For each C18 isotopic fatty acid stock solution, a series of serial dilutions was made and a constant amount of internal standard (ISTD) 23:0 ethyl ester (0.13 nmol) was added. The total amounts of isotopic fatty acids in each sample are shown in Table 1. However, the amounts injected were much smaller, as one part out of 200 or 2,000 was injected into the GC-MS system. The range of these samples covered the estimated range of the isotope-labeled fatty acids in rat plasma samples. Standard curves were determined using linear regression of the ratio of signal areas between isotopes and ISTD versus the ratio of amounts between isotopes and ISTD.
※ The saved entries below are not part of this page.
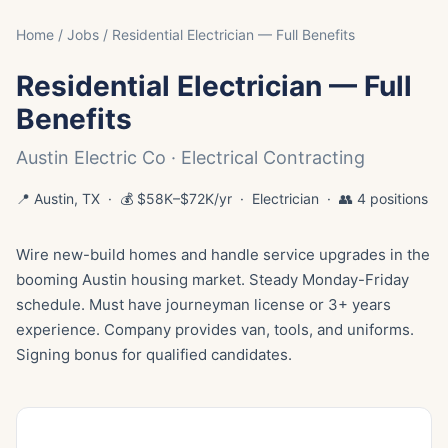
Home
/
Jobs
/ Residential Electrician — Full Benefits
Residential Electrician — Full
Benefits
Austin Electric Co · Electrical Contracting
📍 Austin, TX · 💰 $58K–$72K/yr · Electrician · 👥 4 positions
Wire new-build homes and handle service upgrades in the
booming Austin housing market. Steady Monday-Friday
schedule. Must have journeyman license or 3+ years
experience. Company provides van, tools, and uniforms.
Signing bonus for qualified candidates.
To estimate the slopes of the standard curves for n-3 and n-6 metabolites for which stable isotope-labeled compounds were not available, the ratios of the slopes determined from the standard curves for the various 18:3n-3 isotopomers (18:3n-3, ²H₅-18:3n-3, ¹³C-U-18:3n-3), 18:2n-6 isotopomers (18:2n-6, ²H₅-18:2n-6, ¹³C-U-18:2n-6), 20:5n-3 isotopomers (20:5n-3, ¹³C-U-20:5n-3), and 20:3n-6 isotopomers (20:3n-6, ²H₅-20:3n-6) were used. For example, to determine the standard curve for ²H₅-20:5n-3, it was assumed that the relationship of the slopes of 18:3n-3 and ²H₅-18:3n-3 was the same as that of unlabeled 20:5n-3 and ²H₅-20:5n3. The intercepts were generally very close to the origin and so are not specified.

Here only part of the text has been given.